No se trata de ser inconformista con el avance y aprobación del ejecutivo y el legislativo para tener una ley que declara imprescriptibles los delitos sexuales contra niños, niñas y adolescentes de forma civil y penal desde hoy en adelante. Lo aplaudo.
No obstante, ese marco legal ha sido excluyente por la existencia de un principio jurídico que rige al país en materia penal y que establece que las leyes comienzan a regir solo al momento de su entrada en vigencia, es decir, la Constitución no permite que para delitos sexuales de menores opere la retroactividad, extinguiendo la acción penal y de la pena a violadores y/o abusadores de niñas, niños y jóvenes sobrevivientes, atrapados en un silencio que no pueden ni romper ni superar mientras se establece una nueva violación: la del Estado chileno que amparará una impunidad al delito sexual de menores, haciendo cómplice de ello a toda la sociedad chilena.
Abordar este tema no ha sido fácil, legal ni culturalmente. La toma de conciencia para el cambio y la restitución de derechos y apoyos que nos permita proteger la infancia y la juventud nos ha tomado más de 50 años de acciones paralizadas por el miedo encubridor.
Por ello, es de justicia social pararse hoy del lado de los excluidos por la ley, preguntarnos ¿qué será de las vidas atrapadas de las y los infantes chilenos que nacieron en la década de los 60 en “Colonia Dignidad” y que desde el nacimiento fueron separados de sus progenitores, esclavizados, esterilizados y depredados por el bestial Schäfer?
¿Qué seguiremos haciendo frente a la impunidad de los crímenes de violencia sexual y tortura cometidos durante la dictadura cívico militar?
¿Qué resonancia social reparatoria y movilizante nos provocan las graves vulneraciones a los derechos humanos a los menores de edad más frágiles recluidos en los centros del SENAME durante los últimos 40 años?
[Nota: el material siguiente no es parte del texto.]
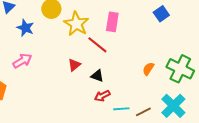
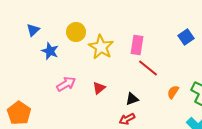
red line: (97, 45) -> (148, 68), moved
pink arrow: (22, 61) -> (66, 84), moved
black triangle: (97, 76) -> (132, 99), moved, turned -40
Seguramente nadie quiere que ese imaginario sea parte del horizonte nacional, pero sigue ocurriendo.
Desde el año 2012 se han develado las miserias de la curia chilena visibilizando décadas de abusos a menores y jóvenes, y por si ello fuera poco, hoy existen datos de más de 12.267 niños, niñas y adolescentes chilenos que han sufrido violación y abusos sexuales entre los años 2012 y 2016, donde se estima un 70 % de casos no denunciados, muchos de ellos ocurridos al interior de lo más protector que tiene la sociedad: la familia, la escuela y la universidad.
Ahora bien, la existencia de información médica sobre secuelas traumáticas y agresiones sostenidas en el tiempo permiten saber que el silencio de la víctima es la libertad del depredador, lo cual hace preciso avanzar hacia la consideración de la jurisprudencia internacional, de que los delitos sexuales hacia menores y jóvenes constituyen crímenes de lesa humanidad y en consecuencia debiesen ser retroactivos con el fin de restituir la dignidad intrínseca de la persona humana, asegurándoles la protección jurídica como parte de la reparación y de las condiciones inclusivas que podemos otorgarles como sociedad hasta cuando puedan romper el silencio.
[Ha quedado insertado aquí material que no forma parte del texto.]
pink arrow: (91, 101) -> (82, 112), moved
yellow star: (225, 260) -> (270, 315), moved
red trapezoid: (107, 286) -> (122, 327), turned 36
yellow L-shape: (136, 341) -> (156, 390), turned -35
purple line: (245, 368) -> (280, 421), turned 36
La gravedad de esta violencia nos obliga a proteger y reparar en el tiempo las vidas de niñas, niños y jóvenes que hoy son adultos, no podemos postergarla por la existencia de un principio jurídico que no se hace cargo del inaplazable cambio cultural que se le demanda a la institucionalidad judicial ni menos hacer responsable al Estado y a toda la sociedad chilena en su obrar por una Constitución arcaica que desampara y no se ajusta a los tiempos.
La retroactividad para los delitos sexuales es un imperativo de este siglo para este país. Si no me cree, cuente las víctimas.